Il y a quelque chose de si rituel dans nos vies et en particulier dans nos vies politiques qu’il semble parfois que nous soyons presque incapables de faire des expériences. Nous éprouvons les plus grandes difficultés à prendre de la distance par rapport à la pratique – à apprendre, à examiner, à interroger lucidement ce que nous faisons pour éventuellement renoncer à telle pratique ou, si nécessaire, à en changer. Nous réagissons à la conjoncture ou tentons de combattre les forces auxquelles nous nous opposons en recourant systématiquement aux mêmes armes, même lorsque celles-ci ont montré leur inefficacité, au point que la politique devient la scène de la répétition plutôt que celle de l’invention et de la surprise. Très souvent les petits livres sur l’action politique se réduisent à des manuels de bonne gestion des formes habituelles (comment s’organiser, comment contrôler la communication, comment prendre des décisions collectives, comment rassembler le plus de monde possible), comme si lutter, agir, se mobiliser devait toujours vouloir dire la même chose. Ces manuels donnent alors l’impression étrange que les modes de l’action sont donnés – intouchables et immuables.
- Il est nécessaire à l’inverse d’opérer un tournant tactique dans notre pensée politique – ce que l’on pourrait appeler y faire vivre un moment utilitariste. Car une doctrine politique qui n’est pas indexée à une réflexion sur la possibilité de la réussite n’est pas une doctrine politique : c’est un rêve, un fantasme. C’est une aspiration subjective, mais ce n’est pas une idée concrète dotée de force.
- Faire vivre un moment tactique dans la pensée politique nécessite que nous parvenions à distinguer notre être de notre recours aux formes instituées, pour envisager d’autres possibilités d’être. Cette tâche peut exiger de construire un autre imaginaire de la lutte et de nos façons de nous mettre en mouvement. C’est le champ de l’expérience, la signification même de mots comme « agir », « radical », « protestation », « bon », qui doivent être réagencés.
Lorsque nous décidons d’intervenir, nous ne devons pas nous en remettre aux formes traditionnelles qui nous donnent souvent un sentiment purement fictif d’agir.
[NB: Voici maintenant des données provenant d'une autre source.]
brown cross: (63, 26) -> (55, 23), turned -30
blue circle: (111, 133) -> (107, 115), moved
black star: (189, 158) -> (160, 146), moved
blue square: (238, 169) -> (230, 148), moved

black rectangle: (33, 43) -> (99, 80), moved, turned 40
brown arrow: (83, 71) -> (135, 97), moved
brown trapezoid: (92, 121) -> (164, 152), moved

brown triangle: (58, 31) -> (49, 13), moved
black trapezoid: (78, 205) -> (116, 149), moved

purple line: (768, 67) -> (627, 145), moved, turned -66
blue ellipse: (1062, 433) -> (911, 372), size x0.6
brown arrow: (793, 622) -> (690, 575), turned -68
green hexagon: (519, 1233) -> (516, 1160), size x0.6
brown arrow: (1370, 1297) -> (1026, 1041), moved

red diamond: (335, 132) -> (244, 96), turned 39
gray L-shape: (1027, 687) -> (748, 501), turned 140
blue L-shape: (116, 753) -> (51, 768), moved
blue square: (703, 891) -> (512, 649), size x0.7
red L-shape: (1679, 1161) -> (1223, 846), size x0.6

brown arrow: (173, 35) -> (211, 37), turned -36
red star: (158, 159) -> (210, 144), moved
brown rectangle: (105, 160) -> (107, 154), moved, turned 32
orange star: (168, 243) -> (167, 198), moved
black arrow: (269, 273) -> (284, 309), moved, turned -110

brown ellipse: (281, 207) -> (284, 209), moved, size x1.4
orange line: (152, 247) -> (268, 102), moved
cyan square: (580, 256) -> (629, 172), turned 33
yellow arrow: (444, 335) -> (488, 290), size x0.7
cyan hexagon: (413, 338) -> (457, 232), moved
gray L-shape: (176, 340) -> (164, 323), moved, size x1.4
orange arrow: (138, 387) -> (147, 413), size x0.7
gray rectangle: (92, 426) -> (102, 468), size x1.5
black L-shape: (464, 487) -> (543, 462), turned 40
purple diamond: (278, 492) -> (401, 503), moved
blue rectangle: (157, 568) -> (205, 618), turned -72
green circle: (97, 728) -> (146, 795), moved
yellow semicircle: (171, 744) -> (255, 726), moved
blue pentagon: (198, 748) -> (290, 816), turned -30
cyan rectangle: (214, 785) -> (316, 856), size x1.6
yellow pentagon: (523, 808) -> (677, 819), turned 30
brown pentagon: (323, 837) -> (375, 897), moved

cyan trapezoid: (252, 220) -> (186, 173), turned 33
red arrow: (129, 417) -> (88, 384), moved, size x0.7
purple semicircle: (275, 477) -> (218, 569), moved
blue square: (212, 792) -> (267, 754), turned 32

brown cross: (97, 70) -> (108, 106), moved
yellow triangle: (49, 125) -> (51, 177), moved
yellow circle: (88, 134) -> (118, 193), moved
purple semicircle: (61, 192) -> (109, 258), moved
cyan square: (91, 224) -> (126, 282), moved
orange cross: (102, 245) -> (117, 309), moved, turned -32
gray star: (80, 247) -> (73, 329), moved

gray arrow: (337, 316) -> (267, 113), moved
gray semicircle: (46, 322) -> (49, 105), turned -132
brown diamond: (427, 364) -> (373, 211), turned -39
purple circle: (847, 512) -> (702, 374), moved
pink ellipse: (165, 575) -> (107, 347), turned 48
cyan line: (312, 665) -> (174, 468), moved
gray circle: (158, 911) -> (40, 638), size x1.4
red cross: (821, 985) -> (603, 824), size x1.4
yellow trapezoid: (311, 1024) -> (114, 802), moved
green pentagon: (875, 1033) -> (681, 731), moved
Nous devons reprendre du pouvoir sur les instruments qui sont censés nous donner du pouvoir et nous interroger : les formes traditionnelles ne se sont-elles pas routinisées avec le temps ? N’ont-elles pas perdu leur efficacité ? Ne vivons-nous pas dans un champ politique tel que l’expression de la dissidence est déjà inscrite dans le système et donc en un sens programmée par lui ? Si nous voulons mettre en crise l’État, ne devons-nous pas forger des modes de protestation qui surprendraient l’État et ne seraient plus prescrits, légalement ou sociologiquement, par le système ? À quelles conditions la politique progressiste peut-elle à nouveau prendre la forme d’une action efficace ?
La question politique, c’est la question de l’effectivité pratique, qui doit primer sur toute autre considération : tant de gens semblent parfois préférer perdre que renoncer à quelques petites opinions personnelles, ou alors paraissent confondre être un sujet politique et se conformer à des modes d’action qui ne produisent rien si ce n’est le sentiment de s’inscrire dans un mode de vie gratifiant, du côté de ceux qui luttent, qui luttent bien. »
* * *
Oui ! À vrai dire, il m’apparaît indispensable (!) que nous revoyions de fond en comble notre stratégie, au lieu de nous contenter de modes d’action fanés plus ou moins inefficients.
À ce sujet, je suggèrerais que nous mettions sur pied et fassions fonctionner un petit comité chargé de s’occuper du boulot…
Salut !
Paris, le 03 décembre 2020
Godwin Tété
[1] Geoffroy de Lagasnerie, « Sortir de notre impuissance politique ». Ed. Fayard, Paris, 2020, 4ème page de couverture.